- _What you should do_: Transcribe exactly, and only, the lines from the one containing "存储优化型 (142, 640)" through the last line of the data.

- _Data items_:
━━━

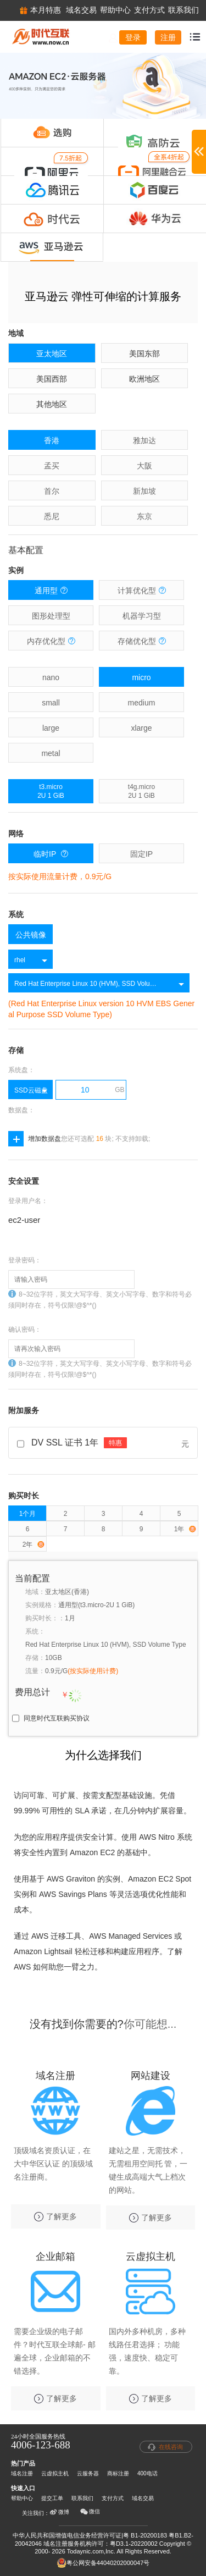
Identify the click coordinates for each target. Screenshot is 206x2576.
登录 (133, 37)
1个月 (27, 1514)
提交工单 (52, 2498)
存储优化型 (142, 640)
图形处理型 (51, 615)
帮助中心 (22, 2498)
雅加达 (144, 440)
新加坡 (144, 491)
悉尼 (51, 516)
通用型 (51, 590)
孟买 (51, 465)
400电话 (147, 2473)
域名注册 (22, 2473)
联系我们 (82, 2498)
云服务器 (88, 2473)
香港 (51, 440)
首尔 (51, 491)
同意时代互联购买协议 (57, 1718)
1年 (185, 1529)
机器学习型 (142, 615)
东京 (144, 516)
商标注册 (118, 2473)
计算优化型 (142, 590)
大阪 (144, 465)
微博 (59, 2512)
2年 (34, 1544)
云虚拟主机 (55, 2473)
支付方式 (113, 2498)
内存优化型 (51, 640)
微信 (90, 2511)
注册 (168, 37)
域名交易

━━━

- _Reply_:
存储优化型 (142, 640)
图形处理型 (51, 615)
帮助中心 (22, 2498)
雅加达 (144, 440)
新加坡 (144, 491)
悉尼 (51, 516)
通用型 (51, 590)
孟买 (51, 465)
400电话 (147, 2473)
域名注册 (22, 2473)
联系我们 (82, 2498)
云服务器 (88, 2473)
香港 (51, 440)
首尔 (51, 491)
同意时代互联购买协议 (57, 1718)
1年 (185, 1529)
机器学习型 (142, 615)
东京 (144, 516)
商标注册 (118, 2473)
计算优化型 (142, 590)
大阪 (144, 465)
微博 (59, 2512)
2年 (34, 1544)
云虚拟主机 (55, 2473)
支付方式 (113, 2498)
内存优化型 (51, 640)
微信 (90, 2511)
注册 (168, 37)
域名交易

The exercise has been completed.